Debbie looked down at her own suit. While kissing her, Peter had managed to get blood-handprints on her shoulders and bloodstains mirroring his own on her front. She swore, took her jacket off, and looked down at her blouse. Clear enough of blood, she decided.

“What was that you were saying about despite the breach of our code?” Jeremy asked Peter, with his usual skilful diplomacy.

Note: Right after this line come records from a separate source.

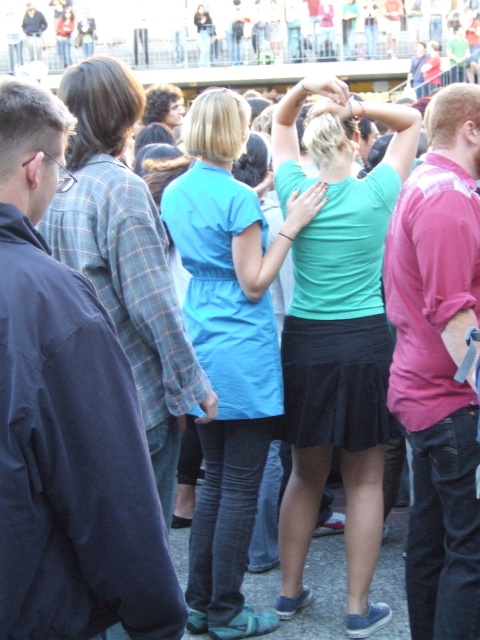 Question: In this image, where is matte green shirt at center located relative to matte blue dress at center?

Choices:
 (A) left
 (B) right

Answer: (B)

Question: In this image, where is matte green shirt at center located relative to pink cotton shirt at right?

Choices:
 (A) left
 (B) right

Answer: (A)

Question: Does matte blue dress at center have a smaller size compared to pink cotton shirt at right?

Choices:
 (A) no
 (B) yes

Answer: (A)

Question: Estimate the real-world distances between objects in this image. Which object is closer to the matte green shirt at center?

Choices:
 (A) pink cotton shirt at right
 (B) matte blue dress at center

Answer: (B)

Question: Which point appears closest to the camera in this image?

Choices:
 (A) (218, 628)
 (B) (417, 461)
 (C) (350, 320)

Answer: (B)

Question: Which object appears closest to the camera in this image?

Choices:
 (A) matte blue dress at center
 (B) matte green shirt at center
 (C) pink cotton shirt at right

Answer: (C) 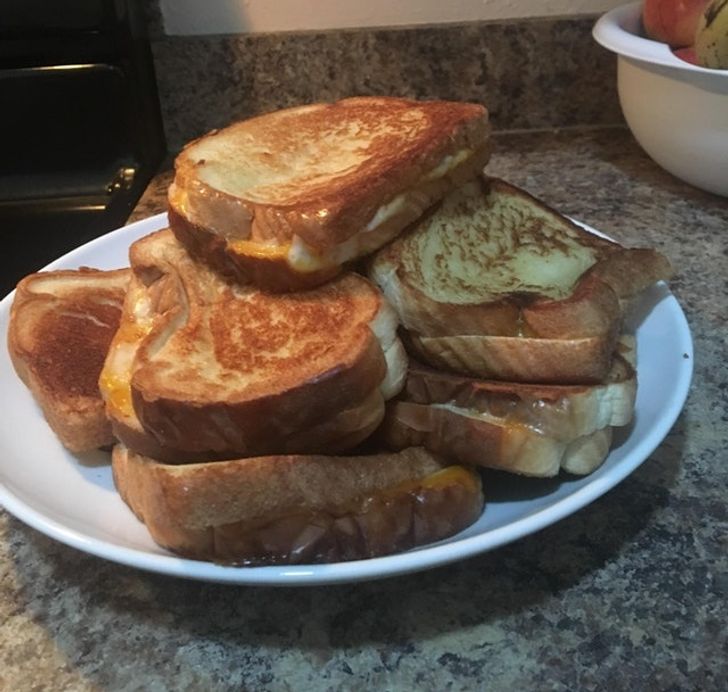 Where is `plate`? plate is located at coordinates (525, 520). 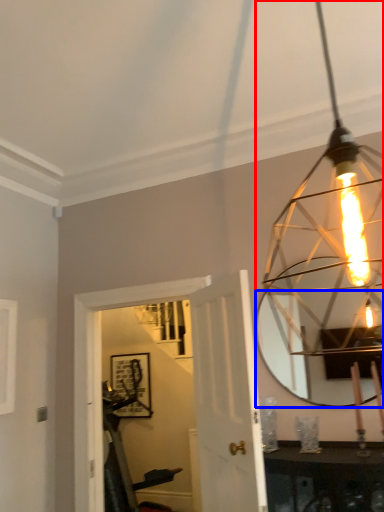 Question: Which object is closer to the camera taking this photo, lamp (highlighted by a red box) or mirror (highlighted by a blue box)?

Choices:
 (A) lamp
 (B) mirror

Answer: (A) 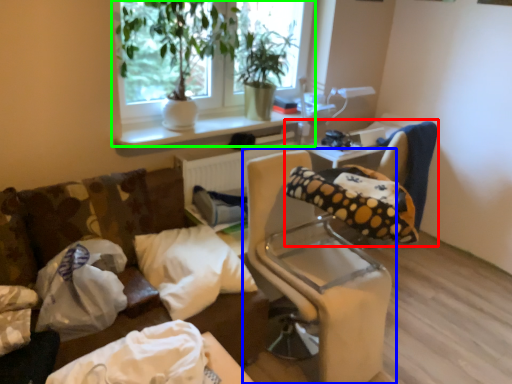 Question: Which object is positioned farthest from bean bag chair (highlighted by a red box)? Select from furniture (highlighted by a blue box) and window (highlighted by a green box).

Choices:
 (A) furniture
 (B) window

Answer: (B) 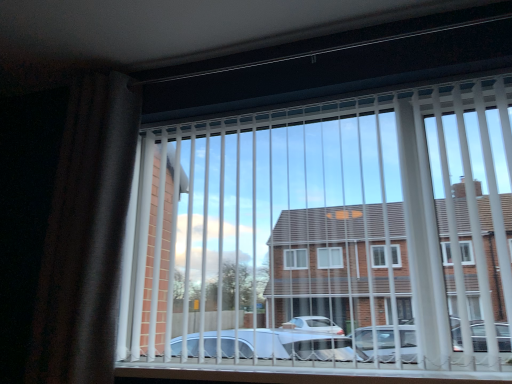 Identify the location of white plastic blinds at center. (327, 235).

The image size is (512, 384). What do you see at coordinates (327, 235) in the screenshot?
I see `white plastic blinds at center` at bounding box center [327, 235].

In order to face dark fabric curtain at left, should I rotate leftwards or rightwards?

You should rotate left by 22.168 degrees.

This screenshot has height=384, width=512. What do you see at coordinates (86, 235) in the screenshot?
I see `dark fabric curtain at left` at bounding box center [86, 235].

Where is `dark fabric curtain at left`? dark fabric curtain at left is located at coordinates (86, 235).

Where is `white plastic blinds at center`? white plastic blinds at center is located at coordinates (327, 235).

Which object is positioned more to the left, dark fabric curtain at left or white plastic blinds at center?

Positioned to the left is dark fabric curtain at left.

Considering their positions, is dark fabric curtain at left located in front of or behind white plastic blinds at center?

dark fabric curtain at left is positioned farther from the viewer than white plastic blinds at center.

Considering the positions of point (93, 220) and point (164, 131), is point (93, 220) closer or farther from the camera than point (164, 131)?

Point (93, 220) appears to be closer to the viewer than point (164, 131).

From the image's perspective, is dark fabric curtain at left located above or below white plastic blinds at center?

Based on their image positions, dark fabric curtain at left is located above white plastic blinds at center.

From a real-world perspective, is dark fabric curtain at left above or below white plastic blinds at center?

In terms of real-world spatial position, dark fabric curtain at left is above white plastic blinds at center.

Between dark fabric curtain at left and white plastic blinds at center, which one has smaller width?

white plastic blinds at center.

From their relative heights in the image, would you say dark fabric curtain at left is taller or shorter than white plastic blinds at center?

In the image, dark fabric curtain at left appears to be taller than white plastic blinds at center.

Based on the photo, based on their sizes in the image, would you say dark fabric curtain at left is bigger or smaller than white plastic blinds at center?

dark fabric curtain at left is smaller than white plastic blinds at center.

Is dark fabric curtain at left completely or partially outside of white plastic blinds at center?

dark fabric curtain at left lies outside white plastic blinds at center's area.

Does dark fabric curtain at left touch white plastic blinds at center?

No, dark fabric curtain at left is not next to white plastic blinds at center.

Could you tell me if dark fabric curtain at left is facing white plastic blinds at center?

No.

The height and width of the screenshot is (384, 512). I want to click on curtain behind the white plastic blinds at center, so click(86, 235).

Between white plastic blinds at center and dark fabric curtain at left, which one appears on the right side from the viewer's perspective?

From the viewer's perspective, white plastic blinds at center appears more on the right side.

In the image, is white plastic blinds at center positioned in front of or behind dark fabric curtain at left?

white plastic blinds at center is positioned closer to the viewer than dark fabric curtain at left.

Which is further, (407, 345) or (90, 206)?

The point (90, 206) is farther.

From the image's perspective, is white plastic blinds at center located above dark fabric curtain at left?

Actually, white plastic blinds at center appears below dark fabric curtain at left in the image.

From a real-world perspective, is white plastic blinds at center on top of dark fabric curtain at left?

A: No, from a real-world perspective, white plastic blinds at center is not over dark fabric curtain at left

Considering the relative sizes of white plastic blinds at center and dark fabric curtain at left in the image provided, is white plastic blinds at center wider than dark fabric curtain at left?

No.

Can you confirm if white plastic blinds at center is shorter than dark fabric curtain at left?

Indeed, white plastic blinds at center has a lesser height compared to dark fabric curtain at left.

Between white plastic blinds at center and dark fabric curtain at left, which one has smaller size?

dark fabric curtain at left.

Is dark fabric curtain at left inside white plastic blinds at center?

No, dark fabric curtain at left is located outside of white plastic blinds at center.

Is white plastic blinds at center touching dark fabric curtain at left?

No.

Is white plastic blinds at center aimed at dark fabric curtain at left?

No, white plastic blinds at center is not facing towards dark fabric curtain at left.

How different are the orientations of white plastic blinds at center and dark fabric curtain at left in degrees?

They differ by 0.0018 degrees in their facing directions.

At what (x,y) coordinates should I click in order to perform the action: click on curtain above the white plastic blinds at center (from the image's perspective). Please return your answer as a coordinate pair (x, y). This screenshot has height=384, width=512. Looking at the image, I should click on (86, 235).

Locate an element on the screen. window located underneath the dark fabric curtain at left (from a real-world perspective) is located at coordinates (327, 235).

Identify the location of curtain on the left of white plastic blinds at center. (86, 235).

“Despite the breach of our code, anything he made them do had to have some grounding in what they would normally do,” Peter said, as if nothing had happened. “Standard law of hypnosis and not one even someone with his level of ability could break. He just stretched it remarkably far. You have to admire the handiwork, if not the workmanship itself... Shoddy, that was. Not his fault, but it was shoddy. In any case, he managed to get them to do things that were almost diametrically opposed to ways they’d normally think, but not actually in complete opposition; the chain was there.”

“So? I mean, I don’t exactly dislike sex but if someone forced me to have sex all the time I can see being a little pissed off. And if they worked against my orientation I’d be even more pissed off.”

“But surely they couldn’t make you—” Jeremy objected, or at least tried to. But Debbie flapped an impatient hand. “Ah, it’s all orgasms when you get down to it.”

“See?” Peter said, grinning at Jeremy. “Told you I was good...”

“Oh, go stick your head in a pig.”

“So that’s it, is it?” Debbie asked. “Or do we actually bother counselling this lot?”

“I said it last time, I’ll say it again. There isn’t counselling good enough without fiddling about inside their heads, and that’s the last thing these people want,” Peter said firmly. As support, he turned to the man, lying prone on the floor and staring at some point beyond the ceiling, nudged him in the ribs with his foot, and said, “Do you?”

“Wha?” the man replied, averting his gaze from the ceiling with apparent effort.

“You don’t want us poking about in your brain,” Peter said patiently. “Do you? Your choice, of course.”

“No!” The man tried to get up, failed, and rolled away, keeping his eyes on the trio frantically, his panic utterly tangible.

“Even if it’s for your own good?” Peter said, smiling a deliberately bad impersonation of sweetness and light. Combined with the blood on his jacket and bare hands, the implicit threat was as strong as could be imagined.

“No!”

Peter smiled and turned to his companions. “I told you,” he said. “And you’ll have noted I didn’t even use my aura for the lightest of influences in my favour... If you’d wanted to help them you should have done so while you were repairing the damage. We’ve freed their psyches; if their psyches aren’t strong enough to cope with what they’ve done, then that’s their lookout. They have each other to rely on.”

“They’ve spent far too much bloody time relying on people! That’s the fucking problem!”

“Then we can’t help, can we?”

Debbie sighed exasperatedly. She loved Peter, really, but he could be a right dick at times. “Ok, so we can’t help them get their heads together. But we could make them some tea or something... they’ve spent too long having to do things themselves.”

“Or clean the blood and assorted body parts off the walls,” Jeremy added. There was a thoughtful pause, broken only by vomiting as the inhabitants of the house took in their surroundings for the first time.

“I’ll make the tea,” Debbie said. “Have fun, boys.”

Jeremy and Peter exchanged looks behind her back. “Yeah, man,” Jeremy said, at length. “You’re so good.”